No one can fault Hanna for wishing that every student opted to enroll full-time in Leon County Schools. Yet rather than viewing K-12 scholarship families as part of his problem, Hanna ought to recognize that they are – or at least could be – part of the school district’s budget solution.
Here are three reasons why I say that:
- First, Florida’s latest (and greatest!) K-12 scholarship program allows families to purchase courses from multiple providers rather than getting their entire formal education from one school. This means Leon County Schools can now add to their current revenues by offering in-person “a la carte” courses for a fee to families receiving the Personalized Education Program (PEP) scholarship. Forward-thinking superintendents in other parts of the state have started serving part-time PEP students in this way. Hanna ought to join them.
- Second, Leon County Schools ought to sell or lease its surplus classrooms to private providers needing instructional space. Space-sharing agreements help neighborhood schools with declining enrollments remain open (rather than being closed or consolidated, as Hanna fears). And while it may seem odd at first to rent a wing of a public school building to a private microschool, Leon County Schools currently lease space every Sunday to various church groups. Why not generate rental income every day of the week?
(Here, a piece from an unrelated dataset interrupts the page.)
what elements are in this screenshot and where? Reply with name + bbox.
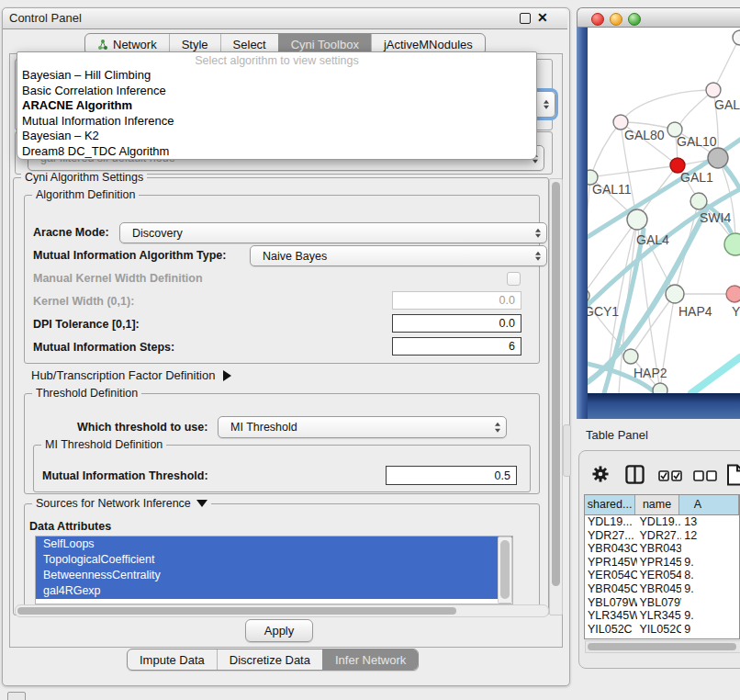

- Third, the communities that stand to gain the most from the “new normal” in K-12 education are those that recognize “a rising tide lifts all boats.” So, if Hanna wants to see increased enrollments at Leon County Schools, the best thing he and other local officials can do is to foster the rise of a robust K-12 ecosystem that attracts all kinds of education-minded families to our community.
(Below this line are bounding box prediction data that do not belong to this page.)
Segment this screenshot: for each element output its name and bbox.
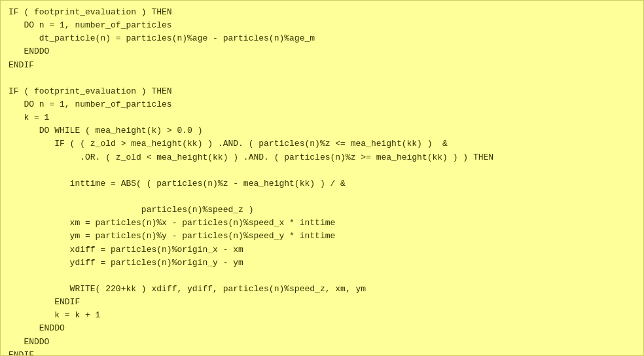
code-line: inttime = ABS( ( particles(n)%z - mea_he… (9, 177, 635, 190)
code-line: ENDIF (9, 296, 635, 309)
code-empty-line (9, 164, 635, 177)
code-line: ENDDO (9, 336, 635, 349)
code-block: IF ( footprint_evaluation ) THEN DO n = … (0, 0, 644, 356)
code-line: ENDIF (9, 349, 635, 356)
code-line: IF ( ( z_old > mea_height(kk) ) .AND. ( … (9, 137, 635, 151)
code-line: ENDIF (9, 59, 635, 72)
code-line: .OR. ( z_old < mea_height(kk) ) .AND. ( … (9, 151, 635, 164)
code-line: ym = particles(n)%y - particles(n)%speed… (9, 230, 635, 243)
code-line: xdiff = particles(n)%origin_x - xm (9, 243, 635, 257)
code-line: ENDDO (9, 322, 635, 335)
code-line: particles(n)%speed_z ) (9, 204, 635, 217)
code-line: k = k + 1 (9, 309, 635, 322)
code-line: ydiff = particles(n)%origin_y - ym (9, 257, 635, 270)
code-line: DO n = 1, number_of_particles (9, 98, 635, 111)
code-line: DO WHILE ( mea_height(k) > 0.0 ) (9, 124, 635, 137)
code-line: dt_particle(n) = particles(n)%age - part… (9, 32, 635, 45)
code-line: ENDDO (9, 45, 635, 58)
code-empty-line (9, 190, 635, 204)
code-line: IF ( footprint_evaluation ) THEN (9, 6, 635, 19)
code-line: k = 1 (9, 111, 635, 124)
code-line: IF ( footprint_evaluation ) THEN (9, 85, 635, 98)
code-line: WRITE( 220+kk ) xdiff, ydiff, particles(… (9, 283, 635, 296)
code-empty-line (9, 72, 635, 85)
code-line: xm = particles(n)%x - particles(n)%speed… (9, 217, 635, 230)
code-line: DO n = 1, number_of_particles (9, 19, 635, 32)
code-empty-line (9, 270, 635, 283)
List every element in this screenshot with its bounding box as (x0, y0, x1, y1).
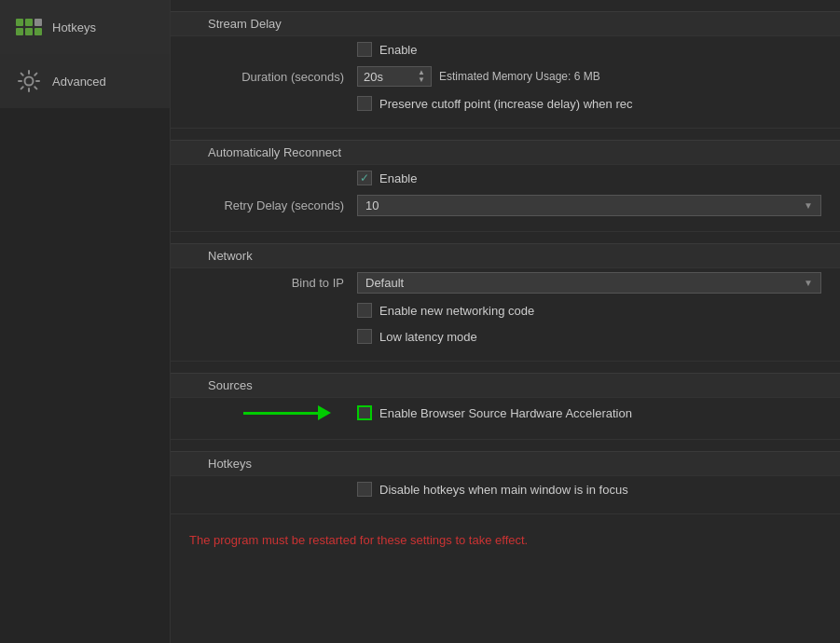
bind-to-ip-dropdown[interactable]: Default ▼ (357, 272, 821, 294)
sidebar-item-advanced[interactable]: Advanced (0, 54, 170, 108)
auto-reconnect-enable-checkbox[interactable]: Enable (357, 171, 417, 185)
auto-reconnect-enable-row: Enable (171, 165, 840, 191)
duration-arrows[interactable]: ▲ ▼ (418, 69, 425, 84)
preserve-cutoff-row: Preserve cutoff point (increase delay) w… (171, 90, 840, 116)
disable-hotkeys-row: Disable hotkeys when main window is in f… (171, 476, 840, 502)
stream-delay-enable-checkbox[interactable]: Enable (357, 42, 417, 57)
retry-delay-label: Retry Delay (seconds) (189, 198, 357, 212)
duration-value: 20s (364, 70, 383, 84)
network-section: Network Bind to IP Default ▼ Enable new … (171, 232, 840, 362)
auto-reconnect-title: Automatically Reconnect (189, 142, 360, 167)
retry-delay-row: Retry Delay (seconds) 10 ▼ (171, 191, 840, 220)
preserve-checkbox[interactable] (357, 96, 372, 111)
stream-delay-header: Stream Delay (171, 11, 840, 36)
sources-header: Sources (171, 373, 840, 398)
gear-icon (15, 67, 43, 95)
browser-accel-label: Enable Browser Source Hardware Accelerat… (379, 406, 632, 420)
sidebar-item-hotkeys[interactable]: Hotkeys (0, 0, 170, 54)
hotkeys-settings-section: Hotkeys Disable hotkeys when main window… (171, 440, 840, 514)
retry-dropdown-arrow: ▼ (804, 200, 813, 211)
new-networking-checkbox[interactable] (357, 303, 372, 318)
arrow-line (243, 412, 318, 415)
browser-accel-checkbox[interactable] (357, 405, 372, 420)
preserve-checkbox-wrapper[interactable]: Preserve cutoff point (increase delay) w… (357, 96, 632, 111)
new-networking-row: Enable new networking code (171, 297, 840, 323)
memory-usage-text: Estimated Memory Usage: 6 MB (439, 70, 600, 83)
new-networking-checkbox-wrapper[interactable]: Enable new networking code (357, 303, 534, 318)
disable-hotkeys-checkbox[interactable] (357, 482, 372, 497)
duration-down-arrow[interactable]: ▼ (418, 76, 425, 84)
bind-ip-arrow: ▼ (804, 278, 813, 288)
browser-accel-row: Enable Browser Source Hardware Accelerat… (171, 398, 840, 428)
stream-delay-enable-check[interactable] (357, 42, 372, 57)
auto-reconnect-enable-label: Enable (379, 171, 417, 185)
arrow-head (318, 405, 331, 420)
advanced-label: Advanced (52, 75, 106, 89)
sources-title: Sources (189, 375, 271, 400)
svg-point-0 (25, 77, 34, 86)
auto-reconnect-section: Automatically Reconnect Enable Retry Del… (171, 129, 840, 232)
low-latency-checkbox-wrapper[interactable]: Low latency mode (357, 329, 477, 344)
network-header: Network (171, 243, 840, 268)
new-networking-label: Enable new networking code (379, 304, 534, 318)
duration-spinbox[interactable]: 20s ▲ ▼ (357, 66, 432, 87)
network-title: Network (189, 245, 271, 270)
low-latency-row: Low latency mode (171, 323, 840, 349)
hotkeys-label: Hotkeys (52, 21, 96, 34)
auto-reconnect-check[interactable] (357, 171, 372, 185)
disable-hotkeys-label: Disable hotkeys when main window is in f… (379, 483, 628, 497)
main-content: Stream Delay Enable Duration (seconds) 2… (171, 0, 840, 643)
auto-reconnect-header: Automatically Reconnect (171, 140, 840, 165)
stream-delay-duration-row: Duration (seconds) 20s ▲ ▼ Estimated Mem… (171, 62, 840, 90)
low-latency-checkbox[interactable] (357, 329, 372, 344)
retry-delay-dropdown[interactable]: 10 ▼ (357, 195, 821, 216)
stream-delay-title: Stream Delay (189, 13, 300, 38)
sidebar: Hotkeys Advanced (0, 0, 171, 643)
hotkeys-settings-title: Hotkeys (189, 453, 270, 478)
disable-hotkeys-checkbox-wrapper[interactable]: Disable hotkeys when main window is in f… (357, 482, 628, 497)
stream-delay-enable-label: Enable (379, 43, 417, 57)
hotkeys-icon (15, 13, 43, 41)
preserve-label: Preserve cutoff point (increase delay) w… (379, 97, 632, 111)
restart-notice: The program must be restarted for these … (171, 514, 840, 566)
bind-to-ip-row: Bind to IP Default ▼ (171, 268, 840, 297)
browser-accel-checkbox-wrapper[interactable]: Enable Browser Source Hardware Accelerat… (357, 405, 632, 420)
arrow-container (189, 405, 344, 420)
bind-to-ip-value: Default (365, 276, 404, 290)
stream-delay-enable-row: Enable (171, 36, 840, 62)
restart-notice-text: The program must be restarted for these … (189, 533, 528, 547)
hotkeys-settings-header: Hotkeys (171, 451, 840, 476)
low-latency-label: Low latency mode (379, 330, 477, 344)
bind-to-ip-label: Bind to IP (189, 276, 357, 290)
duration-label: Duration (seconds) (189, 70, 357, 84)
sources-section: Sources Enable Browser Source Hardware A… (171, 362, 840, 440)
retry-delay-value: 10 (365, 198, 379, 212)
stream-delay-section: Stream Delay Enable Duration (seconds) 2… (171, 0, 840, 129)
Such an ecosystem would serve students well as their needs shift over time. For example, my middle son started out as a private school student when we first moved to Tallahassee. He then did a stint as a homeschooler before eventually graduating from Leon High (led by the beloved then-principal Rocky Hanna).
Sadly, stories like my son’s are less common in Tallahassee than in many parts of our state. In recent years, thousands of education-minded families have moved to Florida, thanks in part to the rise in remote work. But these families primarily have been settling in areas of our state that have more robust K-12 ecosystems offering lots of education options beyond just the public schools.
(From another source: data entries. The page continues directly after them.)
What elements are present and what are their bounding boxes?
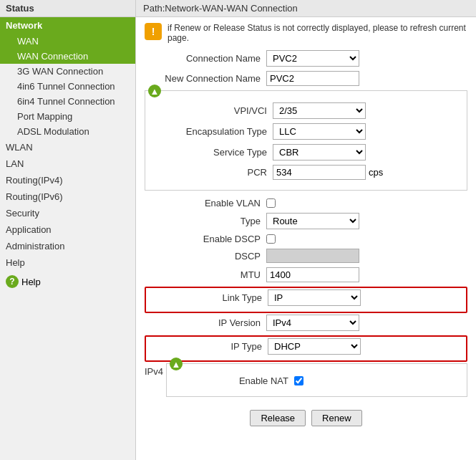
path-bar: Path:Network-WAN-WAN Connection <box>136 0 476 17</box>
ipv4-section: ▲ Enable NAT <box>166 363 467 403</box>
enable-vlan-row: Enable VLAN <box>145 198 467 209</box>
sidebar-wan[interactable]: WAN <box>0 34 135 49</box>
buttons-row: Release Renew <box>145 410 467 433</box>
sidebar-security[interactable]: Security <box>0 205 135 221</box>
dscp-field <box>266 249 359 263</box>
sidebar: Status Network WAN WAN Connection 3G WAN… <box>0 0 136 460</box>
ipv4-label: IPv4 <box>145 366 163 377</box>
encapsulation-select[interactable]: LLC <box>273 123 366 140</box>
vpi-vci-select[interactable]: 2/35 <box>273 102 366 119</box>
main-content: Path:Network-WAN-WAN Connection ! if Ren… <box>136 0 476 460</box>
pcr-unit: cps <box>369 167 383 178</box>
help-circle-icon: ? <box>6 275 19 288</box>
enable-vlan-label: Enable VLAN <box>145 198 266 209</box>
vpi-section: ▲ VPI/VCI 2/35 Encapsulation Type LLC <box>145 90 467 191</box>
connection-name-label: Connection Name <box>145 53 266 64</box>
collapse-btn-1[interactable]: ▲ <box>148 85 161 97</box>
sidebar-6in4[interactable]: 6in4 Tunnel Connection <box>0 94 135 109</box>
mtu-row: MTU <box>145 267 467 282</box>
dscp-label: DSCP <box>145 251 266 262</box>
ip-version-row: IP Version IPv4 <box>145 315 467 331</box>
sidebar-network[interactable]: Network <box>0 17 135 34</box>
warning-message: if Renew or Release Status is not correc… <box>167 23 467 43</box>
sidebar-application[interactable]: Application <box>0 221 135 238</box>
encapsulation-label: Encapsulation Type <box>151 126 273 137</box>
ip-type-label: IP Type <box>146 341 268 352</box>
warning-box: ! if Renew or Release Status is not corr… <box>145 23 467 43</box>
ipv4-collapsible: ▲ Enable NAT <box>166 363 467 397</box>
ip-type-highlight: IP Type DHCP <box>145 335 467 362</box>
link-type-select[interactable]: IP <box>268 289 361 306</box>
connection-name-select[interactable]: PVC2 <box>266 50 359 67</box>
sidebar-3g-wan[interactable]: 3G WAN Connection <box>0 64 135 79</box>
vpi-vci-label: VPI/VCI <box>151 105 273 116</box>
sidebar-administration[interactable]: Administration <box>0 238 135 254</box>
collapse-btn-ipv4[interactable]: ▲ <box>170 358 183 370</box>
type-select[interactable]: Route <box>266 213 359 229</box>
encapsulation-row: Encapsulation Type LLC <box>151 123 461 140</box>
mtu-input[interactable] <box>266 267 359 282</box>
sidebar-help-link[interactable]: ? Help <box>0 271 135 292</box>
release-button[interactable]: Release <box>250 410 306 426</box>
enable-dscp-label: Enable DSCP <box>145 234 266 244</box>
new-connection-name-row: New Connection Name <box>145 71 467 86</box>
link-type-label: Link Type <box>146 292 268 303</box>
sidebar-status[interactable]: Status <box>0 0 135 17</box>
help-text: Help <box>21 277 41 287</box>
new-connection-name-input[interactable] <box>266 71 359 86</box>
connection-name-row: Connection Name PVC2 <box>145 50 467 67</box>
mtu-label: MTU <box>145 269 266 280</box>
type-label: Type <box>145 216 266 226</box>
enable-nat-checkbox[interactable] <box>294 376 303 385</box>
link-type-highlight: Link Type IP <box>145 287 467 313</box>
type-row: Type Route <box>145 213 467 229</box>
vpi-vci-row: VPI/VCI 2/35 <box>151 102 461 119</box>
ipv4-section-inner: Enable NAT <box>173 370 461 386</box>
warning-icon: ! <box>145 23 162 40</box>
vpi-section-inner: VPI/VCI 2/35 Encapsulation Type LLC Serv… <box>151 97 461 180</box>
new-connection-name-label: New Connection Name <box>145 73 266 84</box>
sidebar-help-menu[interactable]: Help <box>0 254 135 271</box>
sidebar-adsl[interactable]: ADSL Modulation <box>0 124 135 139</box>
enable-dscp-row: Enable DSCP <box>145 234 467 244</box>
service-type-row: Service Type CBR <box>151 144 461 160</box>
service-type-label: Service Type <box>151 147 273 158</box>
enable-nat-row: Enable NAT <box>173 375 461 386</box>
service-type-select[interactable]: CBR <box>273 144 366 160</box>
sidebar-routing-ipv6[interactable]: Routing(IPv6) <box>0 188 135 205</box>
sidebar-wlan[interactable]: WLAN <box>0 139 135 155</box>
enable-vlan-checkbox[interactable] <box>266 198 276 208</box>
ip-type-select[interactable]: DHCP <box>268 338 361 355</box>
pcr-label: PCR <box>151 167 273 178</box>
ip-version-select[interactable]: IPv4 <box>266 315 359 331</box>
pcr-row: PCR cps <box>151 165 461 180</box>
pcr-input[interactable] <box>273 165 366 180</box>
content-area: ! if Renew or Release Status is not corr… <box>136 17 476 439</box>
sidebar-lan[interactable]: LAN <box>0 155 135 172</box>
ip-version-label: IP Version <box>145 317 266 328</box>
ip-type-row: IP Type DHCP <box>146 338 466 355</box>
sidebar-4in6[interactable]: 4in6 Tunnel Connection <box>0 79 135 94</box>
renew-button[interactable]: Renew <box>311 410 361 426</box>
enable-dscp-checkbox[interactable] <box>266 234 276 244</box>
sidebar-wan-connection[interactable]: WAN Connection <box>0 49 135 64</box>
sidebar-port-mapping[interactable]: Port Mapping <box>0 109 135 124</box>
link-type-row: Link Type IP <box>146 289 466 306</box>
enable-nat-label: Enable NAT <box>173 375 294 386</box>
dscp-row: DSCP <box>145 249 467 263</box>
sidebar-routing-ipv4[interactable]: Routing(IPv4) <box>0 172 135 188</box>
To her great credit, current Leon County School Board chair Laurie Cox understands the need for our community to welcome and embrace all kinds of students – public, private, homeschool, and everything in between. We need other community leaders to join her. Because if we really want to attract education-minded families to Leon County, we need to have a better K-12 ecosystem to offer them.
Put another way, we all need to be working together to help Tallahassee become known as more than just a college town. We need Tallahassee to become known as a K-12 town, too.
William Mattox is the senior director of the J. Stanley Marshall Center for Education Freedom at The James Madison Institute.